*** Records for processing ***

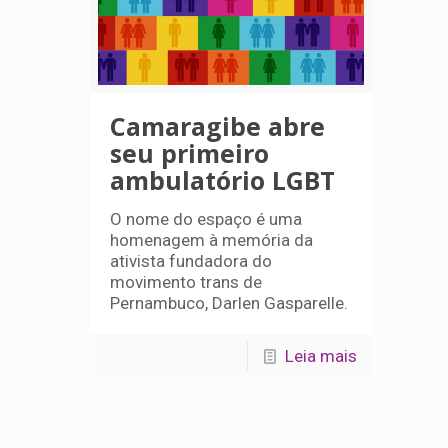
Camaragibe abre
seu primeiro
ambulatório LGBT
O nome do espaço é uma
homenagem à memória da
ativista fundadora do
movimento trans de
Pernambuco, Darlen Gasparelle.
Leia mais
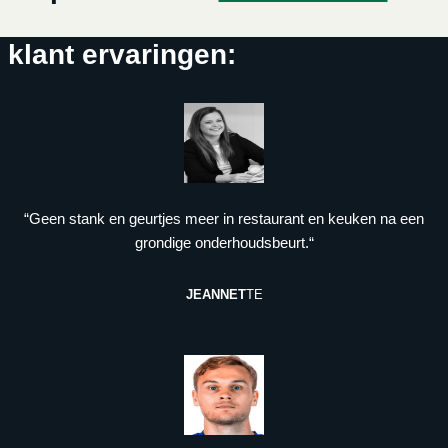
klant ervaringen:
“Geen stank en geurtjes meer in restaurant en keuken na een
grondige onderhoudsbeurt.“
JEANNET
TE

*** End of Records for processing ***

■ Task goal: Write out again, word for word, the lines from the one holding "movimento trans de" through the final line of the listing, including both ends but no pictures.

■ Written reply:
movimento trans de
Pernambuco, Darlen Gasparelle.
Leia mais
klant ervaringen:
“Geen stank en geurtjes meer in restaurant en keuken na een
grondige onderhoudsbeurt.“
JEANNET
TE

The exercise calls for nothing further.